Understanding the nature of tech breakthroughs and more.

ByABC News
September 11, 2008, 4:36 PM

July 17, 2009 — -- At various times over the decade I've been writing this column (and longer!), I've proposed -- based upon having worked in, or reported upon, the high-tech world for more than 30 years -- one new law or another to describe the forces at work in the modern world.

It's a natural human tendency to come up with some overarching rule that takes a bunch of largely inchoate experiences and gives them a simple coherence whether it's entirely true or not. We are wired to like the surprise of seeing disorder suddenly have meaning, especially when the spin it gives is slightly sardonic.
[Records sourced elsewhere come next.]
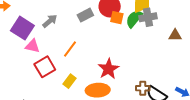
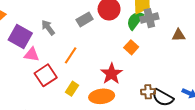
orange square: (117, 18) -> (131, 47), moved, turned 32
gray arrow: (50, 21) -> (48, 28), turned -84

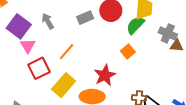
gray cross: (149, 18) -> (168, 33), moved, turned 30
pink triangle: (32, 55) -> (28, 46), turned 42
yellow rectangle: (72, 89) -> (64, 85), size x1.6

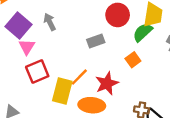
gray rectangle: (85, 18) -> (96, 41), moved
orange line: (67, 52) -> (79, 77), moved
yellow rectangle: (64, 85) -> (62, 91), turned -30

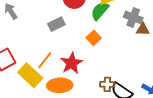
yellow rectangle: (62, 91) -> (30, 75), turned -55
It enables us to say, when something goes wrong, "Well, everybody knows that blah-blah-blah."

The classic example of this is Murphy's Law. It's not really a law, of course, but more like a talisman to protect us against bad luck. "If anything can go wrong, it will" is just accurate enough as a description of daily life -- making us chuckle ruefully even as we wince -- that we keep it in our back pocket to pull out as needed to make the world a little less painful.
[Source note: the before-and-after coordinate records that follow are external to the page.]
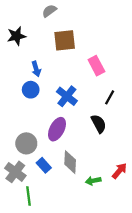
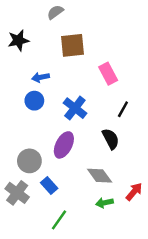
blue arrow: (36, 69) -> (41, 77), turned 96
gray diamond: (70, 162) -> (100, 176), moved, turned -40
green line: (28, 196) -> (59, 220), moved, turned 42

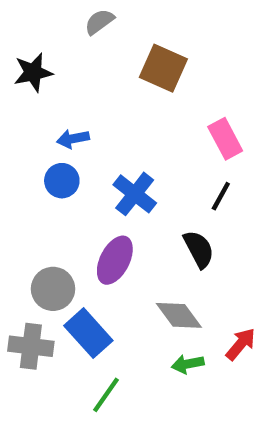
brown square: (72, 45) -> (163, 68), moved, turned 30
pink rectangle: (108, 74) -> (225, 139), moved
blue rectangle: (49, 186) -> (88, 333), size x1.5
gray cross: (17, 193) -> (31, 346), turned -30

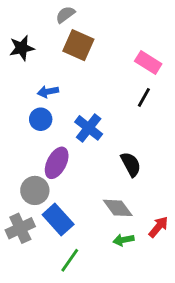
brown square: (163, 68) -> (78, 45), moved
pink rectangle: (225, 139) -> (148, 63), moved, turned -30
black line: (221, 196) -> (144, 97), moved
purple ellipse: (115, 260) -> (57, 163), moved
gray cross: (31, 346) -> (20, 228), turned -32

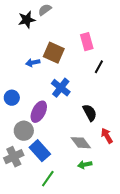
brown square: (78, 45) -> (54, 53), moved
black star: (22, 48) -> (27, 20), moved
pink rectangle: (148, 63) -> (87, 42), moved, turned 42
blue circle: (41, 119) -> (12, 98), moved
red arrow: (158, 227) -> (107, 136), moved, turned -70

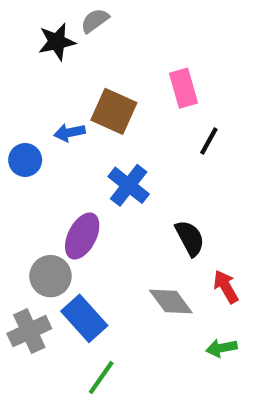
blue circle: (12, 98) -> (25, 160), moved
green arrow: (85, 165) -> (222, 348), moved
Murphy's Law has, of course, provoked hundreds of imitators, from the Jelly-Side Down rule to arcane descriptions of recurring disasters in the far reaches of scientific research.

The technology world seems to provoke a lot of Murphy-like laws. One possible explanation is that the world of electronic engineers and code writers is so precise and so empirical, the belief so strong that you can precisely quantify "luck" and failure rates, that when things do go haywire, when the program crashes or the device self-immolates, the only answer is to shrug and blame yet another pseudo-scientific law. It beats admitting that the world is irrational, chaotic and awash with plain, old bad luck.

Of course, there are some real laws in high tech, from the chilly perfection of Maxwell's equations down to the odd world of quantum mechanics. And, of course, there are those two celebrated "laws" to describe the behavior of high tech as it interacts with the world of human beings.

The first, and most famous of these, is Moore's Law of semiconductors. As I've noted many times before, Moore's Law is the single most important predictive tool in the modern world. The pace it sets -- the doubling of performance at the chip level every 24 months -- defines the world we live in better than any demographic or other sociological measure. Trillions of dollars have been made betting on Moore's Law (including billions by Gordon Moore himself at Intel Corporation), while no one has ever won betting against it. Meanwhile, all of us are likely to live under the regime of Moore's Law for the rest of our lives.